The identification of optimal pathways in Synechocystis sp. PCC 6803 by flux balance analysis

Cyanobacteria are microorganisms considered advantageous for producing valuable compounds because of their high growth rates compared to plants. They also can be grown at large scale in photobioreactors. This research aims to use metabolic engineering strategies to maximize the phenylalanine yield in Synechocystis sp. PCC 6803. Our hypothesis is flux balance analysis will give different flux distributions with different objective functions. The scope of the project is modeling photoautotrophic metabolism of cyanobacteria with a genome scale stoichiometric model, testing several alternative objective functions. We also examined the tradeoff between growth and L-phenylalanine production with flux balance analysis. A linear programming problem is constructed to solve for the fluxes.
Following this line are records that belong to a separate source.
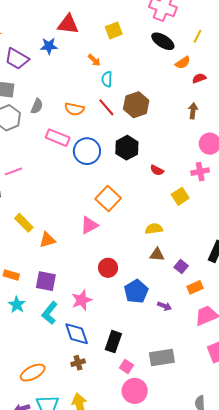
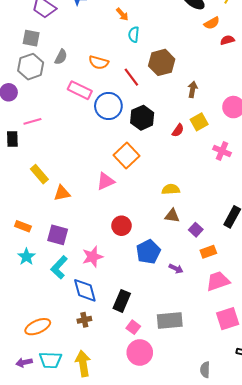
red line: (106, 107) -> (131, 77), moved
brown arrow: (193, 111) -> (193, 89), moved
black hexagon: (127, 148) -> (142, 118), moved
red semicircle: (157, 170) -> (178, 130), turned -88
pink cross: (200, 172) -> (222, 151), moved, turned 30
yellow square: (180, 196) -> (199, 122), moved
Using an available genome-scale model and the COnstraint Based Reconstruction and Analysis (COBRA) toolbox available in MATLAB, we solved for the flux value for each reaction in the wild type strain with different objective functions such as maximizing biomass, maximizing carbon dioxide uptake and minimizing total flux. Of particular interest to metabolic engineers is the production of L-phenylalanine, an essential amino acid. In plants, Phe is the precursor to phenylpropanoids, a family of thousands of compounds with wide ranging applications from pharmaceuticals to cosmetics. Using FBA, we quantitatively defined the tradeoff between directing the carbon flux towards phenylalanine instead of biomass. Future work will involve validating the model’s predictions and making improvements to it, as well as exploring the tradeoff in the production of other molecules in cyanobacteria.